__WORK INSTRUCTIONS__:
Print each line from the start of the records below up through the line where "The height and" is found, exactly as given.

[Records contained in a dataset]
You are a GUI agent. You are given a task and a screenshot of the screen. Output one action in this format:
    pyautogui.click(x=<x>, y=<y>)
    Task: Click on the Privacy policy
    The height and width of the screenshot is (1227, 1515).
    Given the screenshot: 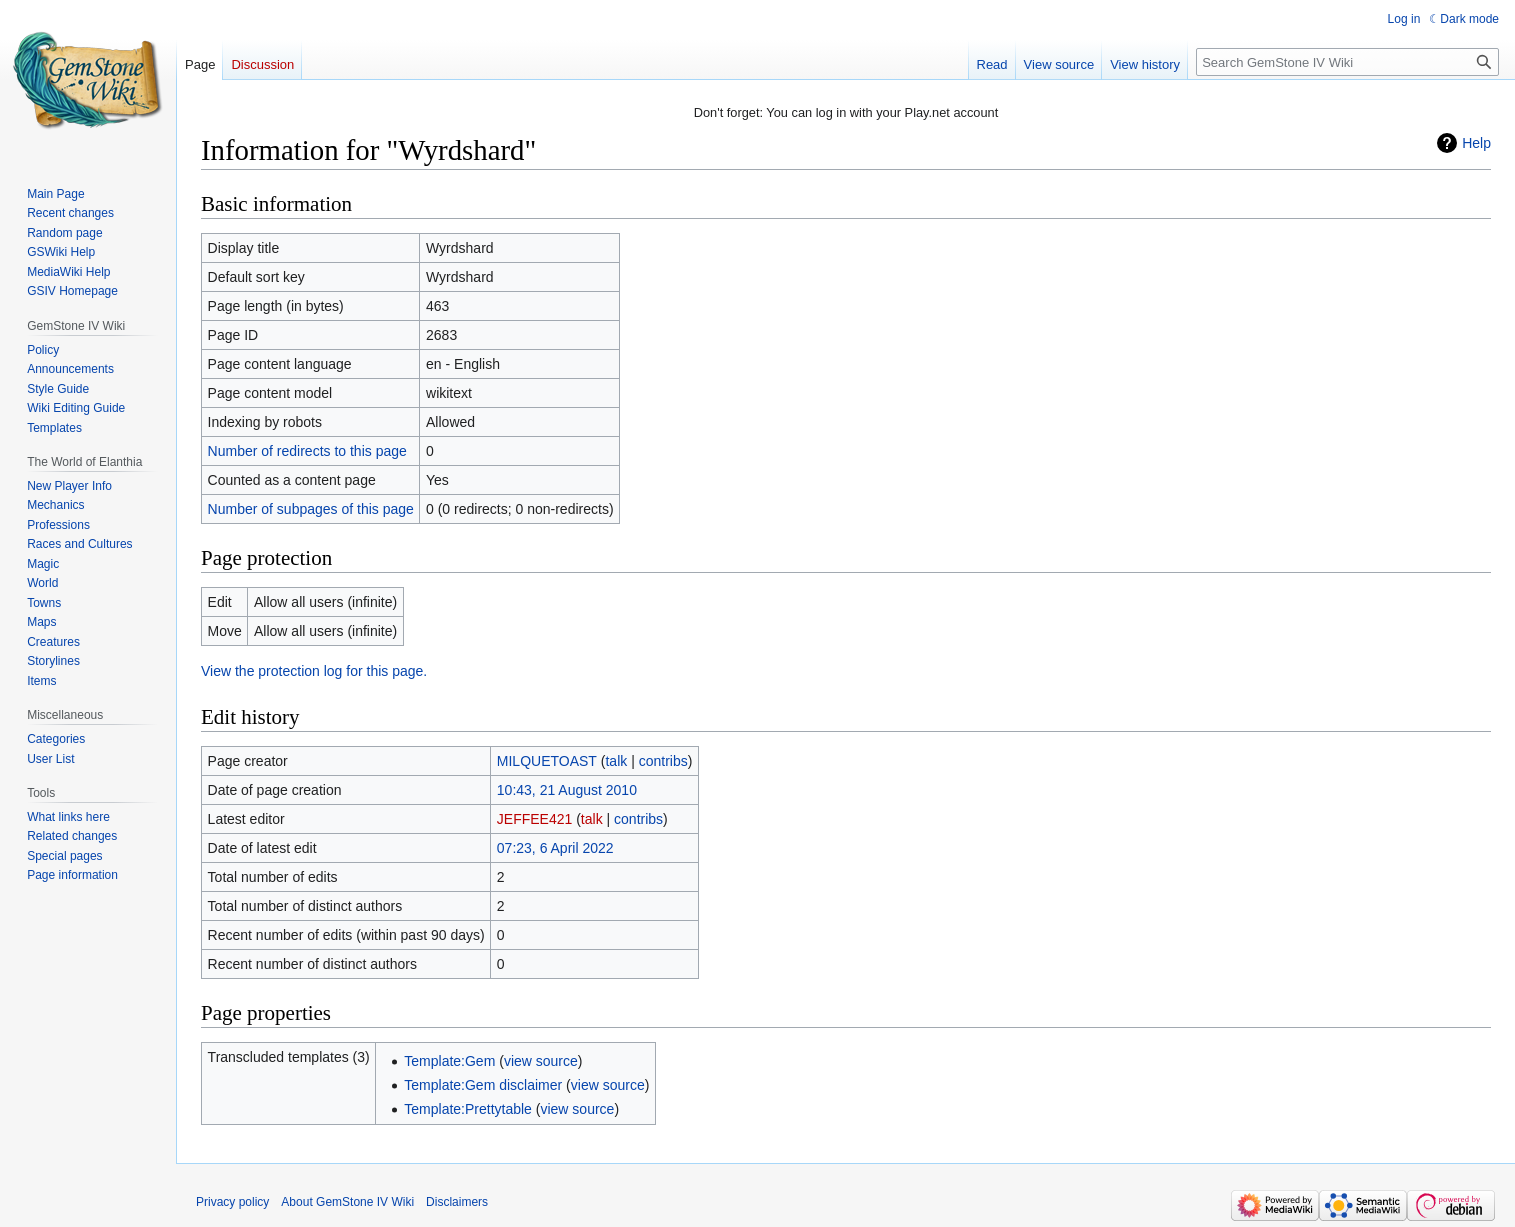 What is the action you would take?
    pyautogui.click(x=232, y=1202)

__RESPONSE FOR THIS EXERCISE__:
You are a GUI agent. You are given a task and a screenshot of the screen. Output one action in this format:
    pyautogui.click(x=<x>, y=<y>)
    Task: Click on the Privacy policy
    The height and width of the screenshot is (1227, 1515).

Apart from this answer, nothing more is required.